* **SOURCE MATERIAL**
▬▬▬

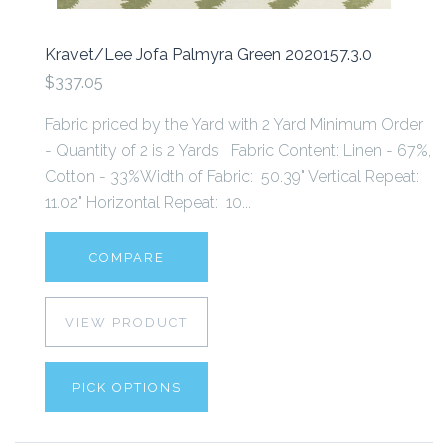
Kravet/Lee Jofa Palmyra Green 2020157.3.0
$337.05
Fabric priced by the Yard with 2 Yard Minimum Order
- Quantity of 2 is 2 Yards Fabric Content: Linen - 67%,
Cotton - 33%Width of Fabric: 50.39" Vertical Repeat:
11.02" Horizontal Repeat: 10...
COMPARE
VIEW PRODUCT
PICK OPTIONS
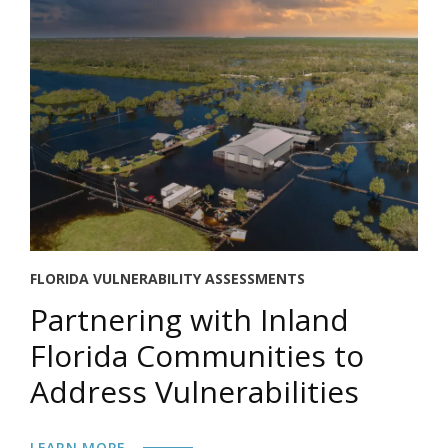
FLORIDA VULNERABILITY ASSESSMENTS
Partnering with Inland
Florida Communities to
Address Vulnerabilities
LEARN MORE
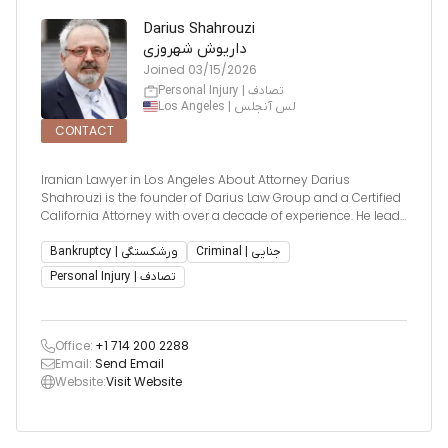
Darius Shahrouzi
داریوش شهروزی
Joined
03/15/2026
Personal Injury | تصادف
Los Angeles | لس آنجلس
CONTACT
Iranian Lawyer in Los Angeles About Attorney Darius
Shahrouzi is the founder of Darius Law Group and a Certified
California Attorney with over a decade of experience. He leads
a dedicated legal team known for delivering precise,
compassionate, and results-driven representation. Darius is
Bankruptcy | ورشکستگی
Criminal | جنایی
partic
Personal Injury | تصادف
Office:
+1 714 200 2288
Email:
Send Email
Website:
Visit Website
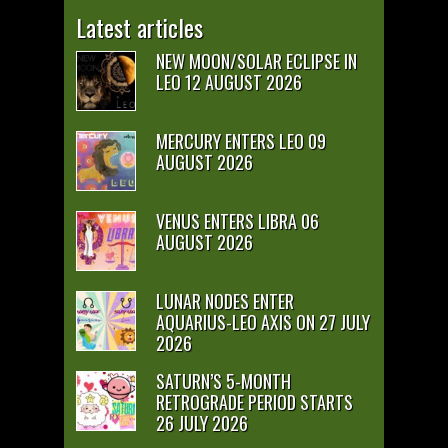
Latest articles
NEW MOON/SOLAR ECLIPSE IN
LEO 12 AUGUST 2026
MERCURY ENTERS LEO 09
AUGUST 2026
VENUS ENTERS LIBRA 06
AUGUST 2026
LUNAR NODES ENTER
AQUARIUS-LEO AXIS ON 27 JULY
2026
SATURN’S 5-MONTH
RETROGRADE PERIOD STARTS
26 JULY 2026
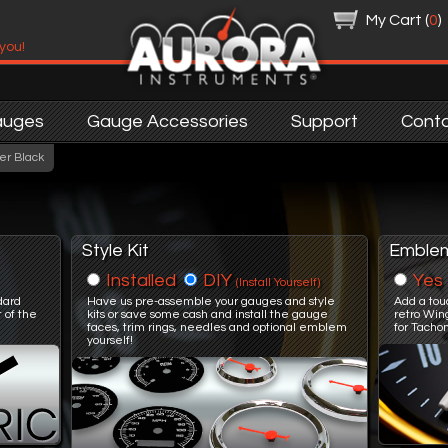
My Cart (
0
)
 you!
auges
Gauge Accessories
Support
Cont
er Black
Style Kit
Emble
Installed
DIY
Yes
(Install Yourself)
ndard
Have us pre-assemble your gauges and style
Add a tou
 of the
kits or save some cash and install the gauge
retro Win
faces, trim rings, needles and optional emblem
for Tacho
yourself!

▬▬▬

With the pictures omitted, copy exactly the lines of the listing above starting at the line containing "Address Vulnerabilities" and ending at the line containing "Visit Website", both included.

* **EXERCISE OUTPUT**
Address Vulnerabilities
LEARN MORE
Darius Shahrouzi
داریوش شهروزی
Joined
03/15/2026
Personal Injury | تصادف
Los Angeles | لس آنجلس
CONTACT
Iranian Lawyer in Los Angeles About Attorney Darius
Shahrouzi is the founder of Darius Law Group and a Certified
California Attorney with over a decade of experience. He leads
a dedicated legal team known for delivering precise,
compassionate, and results-driven representation. Darius is
Bankruptcy | ورشکستگی
Criminal | جنایی
partic
Personal Injury | تصادف
Office:
+1 714 200 2288
Email:
Send Email
Website:
Visit Website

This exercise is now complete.